[Stored data]
"""

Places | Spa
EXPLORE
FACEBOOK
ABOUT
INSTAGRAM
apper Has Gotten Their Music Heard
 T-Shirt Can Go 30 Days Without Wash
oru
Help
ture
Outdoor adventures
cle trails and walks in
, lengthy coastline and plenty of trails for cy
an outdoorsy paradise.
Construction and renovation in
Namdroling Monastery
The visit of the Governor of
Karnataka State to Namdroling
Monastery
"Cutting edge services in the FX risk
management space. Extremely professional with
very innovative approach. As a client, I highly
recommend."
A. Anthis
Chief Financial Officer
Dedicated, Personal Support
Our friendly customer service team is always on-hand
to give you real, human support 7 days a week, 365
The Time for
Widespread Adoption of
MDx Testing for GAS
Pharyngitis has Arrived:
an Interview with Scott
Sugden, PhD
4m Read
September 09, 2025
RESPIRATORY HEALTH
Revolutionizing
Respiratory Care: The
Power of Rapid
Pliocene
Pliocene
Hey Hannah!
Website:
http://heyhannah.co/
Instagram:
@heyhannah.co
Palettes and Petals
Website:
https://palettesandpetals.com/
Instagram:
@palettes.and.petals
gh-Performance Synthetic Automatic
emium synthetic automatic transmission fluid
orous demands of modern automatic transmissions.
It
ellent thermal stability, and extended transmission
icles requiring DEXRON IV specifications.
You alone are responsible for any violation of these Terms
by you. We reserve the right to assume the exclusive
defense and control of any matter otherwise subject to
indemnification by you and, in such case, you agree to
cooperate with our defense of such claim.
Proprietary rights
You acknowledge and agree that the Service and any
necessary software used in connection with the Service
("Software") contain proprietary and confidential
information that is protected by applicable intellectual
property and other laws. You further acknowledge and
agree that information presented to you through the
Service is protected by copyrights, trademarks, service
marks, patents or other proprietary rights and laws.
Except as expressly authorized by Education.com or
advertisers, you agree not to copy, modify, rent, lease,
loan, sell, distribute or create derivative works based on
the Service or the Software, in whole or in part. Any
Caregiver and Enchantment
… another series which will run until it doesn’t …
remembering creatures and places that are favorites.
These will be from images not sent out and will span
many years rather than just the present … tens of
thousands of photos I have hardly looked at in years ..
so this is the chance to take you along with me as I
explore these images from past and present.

"""

→ **EXERCISE INSTRUCTIONS**: Print the data in full, with each line exactly as given.

→ **OUTPUT**:
Places | Spa
EXPLORE
FACEBOOK
ABOUT
INSTAGRAM
apper Has Gotten Their Music Heard
 T-Shirt Can Go 30 Days Without Wash
oru
Help
ture
Outdoor adventures
cle trails and walks in
, lengthy coastline and plenty of trails for cy
an outdoorsy paradise.
Construction and renovation in
Namdroling Monastery
The visit of the Governor of
Karnataka State to Namdroling
Monastery
"Cutting edge services in the FX risk
management space. Extremely professional with
very innovative approach. As a client, I highly
recommend."
A. Anthis
Chief Financial Officer
Dedicated, Personal Support
Our friendly customer service team is always on-hand
to give you real, human support 7 days a week, 365
The Time for
Widespread Adoption of
MDx Testing for GAS
Pharyngitis has Arrived:
an Interview with Scott
Sugden, PhD
4m Read
September 09, 2025
RESPIRATORY HEALTH
Revolutionizing
Respiratory Care: The
Power of Rapid
Pliocene
Pliocene
Hey Hannah!
Website:
http://heyhannah.co/
Instagram:
@heyhannah.co
Palettes and Petals
Website:
https://palettesandpetals.com/
Instagram:
@palettes.and.petals
gh-Performance Synthetic Automatic
emium synthetic automatic transmission fluid
orous demands of modern automatic transmissions.
It
ellent thermal stability, and extended transmission
icles requiring DEXRON IV specifications.
You alone are responsible for any violation of these Terms
by you. We reserve the right to assume the exclusive
defense and control of any matter otherwise subject to
indemnification by you and, in such case, you agree to
cooperate with our defense of such claim.
Proprietary rights
You acknowledge and agree that the Service and any
necessary software used in connection with the Service
("Software") contain proprietary and confidential
information that is protected by applicable intellectual
property and other laws. You further acknowledge and
agree that information presented to you through the
Service is protected by copyrights, trademarks, service
marks, patents or other proprietary rights and laws.
Except as expressly authorized by Education.com or
advertisers, you agree not to copy, modify, rent, lease,
loan, sell, distribute or create derivative works based on
the Service or the Software, in whole or in part. Any
Caregiver and Enchantment
… another series which will run until it doesn’t …
remembering creatures and places that are favorites.
These will be from images not sent out and will span
many years rather than just the present … tens of
thousands of photos I have hardly looked at in years ..
so this is the chance to take you along with me as I
explore these images from past and present.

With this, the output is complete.